Soon after Forrest’s participation in “Ford Star Jubilee: A Tribute to Cole Porter,” in 1956, in which she danced with George Chakiris, mentor Robert Alton created a live version of the show in Las Vegas. He then created a nightclub act for the team which was originally booked for two weeks in 1960 at the Last Frontier Hotel in Las Vegas, but stretched into a record-breaking 14 weeks.
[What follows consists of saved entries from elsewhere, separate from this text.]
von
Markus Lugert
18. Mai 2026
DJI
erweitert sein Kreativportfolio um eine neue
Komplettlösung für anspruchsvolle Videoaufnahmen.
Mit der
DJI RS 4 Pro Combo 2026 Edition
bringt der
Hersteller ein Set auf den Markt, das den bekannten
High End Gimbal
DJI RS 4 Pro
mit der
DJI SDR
Other song-and-dance musical stage appearances include Damn Yankees in Vancouver , B.C. and in 1974, she starred in No, No, Nanette at San Diego’s Starlight Theatre.
From 1951-59, she guest-starred on multiple dramatic television shows (“Studio One,” “Climax!,” ”Ford Television Theater,” etc.) with song and dance appearances on “The Dinah Shore Chevy Show,” primarily putting all of her energies into supporting her husband and his work. She was quoted in 1992 (Who’s Who in Hollywood): “I still take dancing lessons every day, because I enjoy it-and also something one has done all her life is hard to drop.” Her husband died in 2004 but Sally remains as one of the internet’s most popular pin-up girl. It is her dancing that needs to seen and honored.
Larry Billman is author of “Film Choreographers and Dance Directors.”
Thank you, Larry, for sharing your writing, your knowledge and your caring for Hollywood dance history. Up next, your essay on Mark Platt. Cheers, Debra Levine
Thanks for being here and giving “attention” when “attention” is due! My work as a film dance historian has meaning when someone like you posts it here on artsmeme. When I began writing “Film Choreographers and Dance Directors,” I realized that all those people dreamed, existed, struggled, succeeded and sometimes failed. The fact that their work (dancers and choregraphers) exists, my job was to document them, not to judge or rate them. It is all good and is our dance-on-film history.